## Activity
Once you have read the entries, please say how many lines hold the string "Adelina", giving the number only.

## Source material
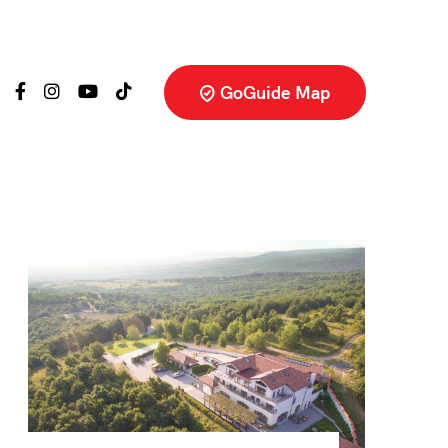
GoGuide Map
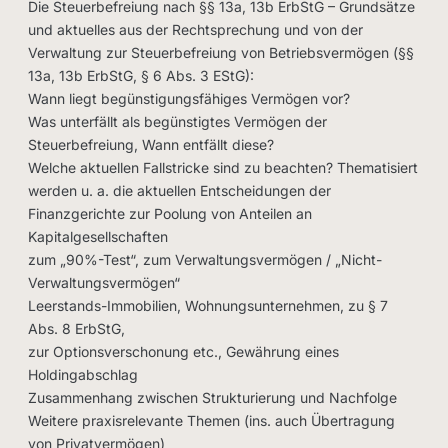
Die Steuerbefreiung nach §§ 13a, 13b ErbStG – Grundsätze
und aktuelles aus der Rechtsprechung und von der
Verwaltung zur Steuerbefreiung von Betriebsvermögen (§§
13a, 13b ErbStG, § 6 Abs. 3 EStG):
Wann liegt begünstigungsfähiges Vermögen vor?
Was unterfällt als begünstigtes Vermögen der
Steuerbefreiung, Wann entfällt diese?
Welche aktuellen Fallstricke sind zu beachten? Thematisiert
werden u. a. die aktuellen Entscheidungen der
Finanzgerichte zur Poolung von Anteilen an
Kapitalgesellschaften
zum „90%-Test“, zum Verwaltungsvermögen / „Nicht-
Verwaltungsvermögen“
Leerstands-Immobilien, Wohnungsunternehmen, zu § 7
Abs. 8 ErbStG,
zur Optionsverschonung etc., Gewährung eines
Holdingabschlag
Zusammenhang zwischen Strukturierung und Nachfolge
Weitere praxisrelevante Themen (ins. auch Übertragung
von Privatvermögen)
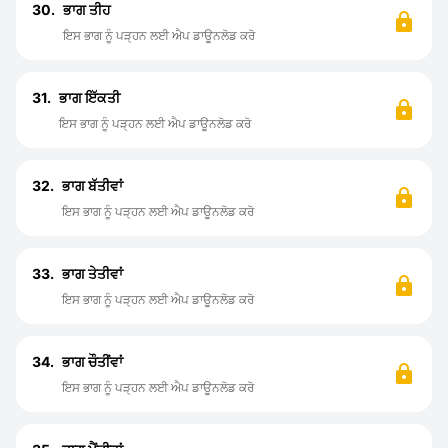
30.
ਭਾਗ ਤੀਹ
ਇਸ ਭਾਗ ਨੂੰ ਪੜ੍ਹਨ ਲਈ ਐਪ ਡਾਊਨਲੋਡ ਕਰੋ
31.
ਭਾਗ ਇੱਕਤੀ
ਇਸ ਭਾਗ ਨੂੰ ਪੜ੍ਹਨ ਲਈ ਐਪ ਡਾਊਨਲੋਡ ਕਰੋ
32.
ਭਾਗ ਬੱਤੀਵਾਂ
ਇਸ ਭਾਗ ਨੂੰ ਪੜ੍ਹਨ ਲਈ ਐਪ ਡਾਊਨਲੋਡ ਕਰੋ
33.
ਭਾਗ ਤੇਤੀਵਾਂ
ਇਸ ਭਾਗ ਨੂੰ ਪੜ੍ਹਨ ਲਈ ਐਪ ਡਾਊਨਲੋਡ ਕਰੋ
34.
ਭਾਗ ਚੌਤੀਂਵਾਂ
ਇਸ ਭਾਗ ਨੂੰ ਪੜ੍ਹਨ ਲਈ ਐਪ ਡਾਊਨਲੋਡ ਕਰੋ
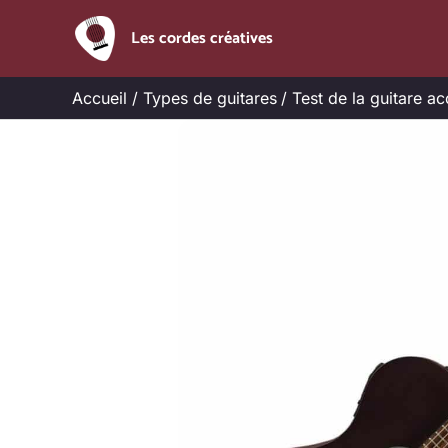
Aller
Les cordes créatives
au
contenu
Accueil
Types de guitares
Test de la guitare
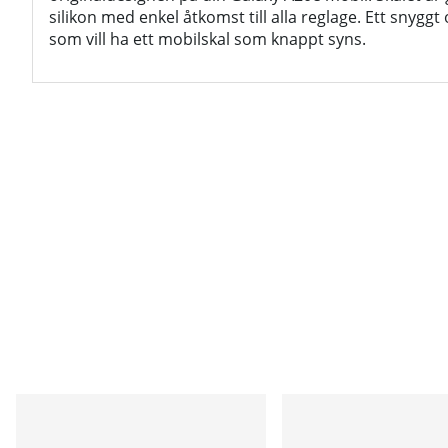
silikon med enkel åtkomst till alla reglage. Ett snyggt 
som vill ha ett mobilskal som knappt syns.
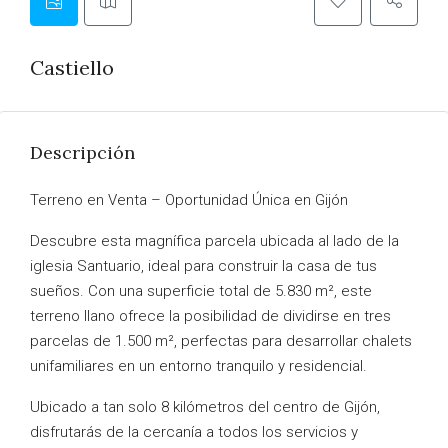
Castiello
Descripción
Terreno en Venta – Oportunidad Única en Gijón
Descubre esta magnífica parcela ubicada al lado de la
iglesia Santuario, ideal para construir la casa de tus
sueños. Con una superficie total de 5.830 m², este
terreno llano ofrece la posibilidad de dividirse en tres
parcelas de 1.500 m², perfectas para desarrollar chalets
unifamiliares en un entorno tranquilo y residencial.
Ubicado a tan solo 8 kilómetros del centro de Gijón,
disfrutarás de la cercanía a todos los servicios y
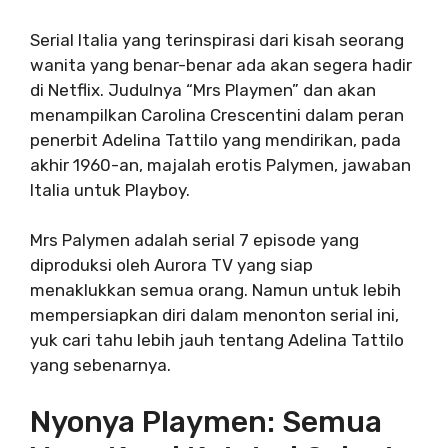
Serial Italia yang terinspirasi dari kisah seorang
wanita yang benar-benar ada akan segera hadir
di Netflix. Judulnya “Mrs Playmen” dan akan
menampilkan Carolina Crescentini dalam peran
penerbit Adelina Tattilo yang mendirikan, pada
akhir 1960-an, majalah erotis Palymen, jawaban
Italia untuk Playboy.
Mrs Palymen adalah serial 7 episode yang
diproduksi oleh Aurora TV yang siap
menaklukkan semua orang. Namun untuk lebih
mempersiapkan diri dalam menonton serial ini,
yuk cari tahu lebih jauh tentang Adelina Tattilo
yang sebenarnya.
Nyonya Playmen: Semua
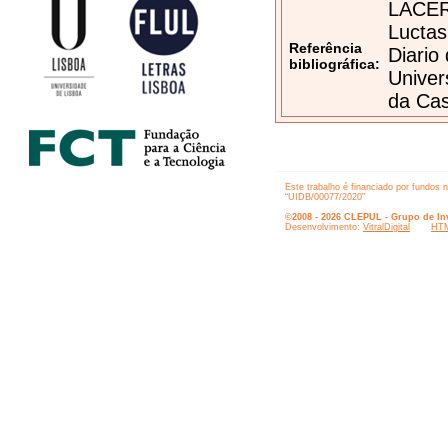
LACERD
Luctas
Referência
Diario
bibliográfica:
Univer
da Cas
Este trabalho é financiado por fundos 
“UIDB/00077/2020”
©2008 - 2026 CLEPUL - Grupo de Inv
Desenvolvimento:
VitralDigital
HTM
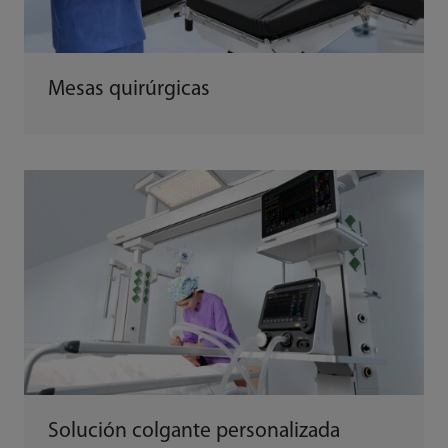
Mesas quirúrgicas
Solución colgante personalizada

## Response
2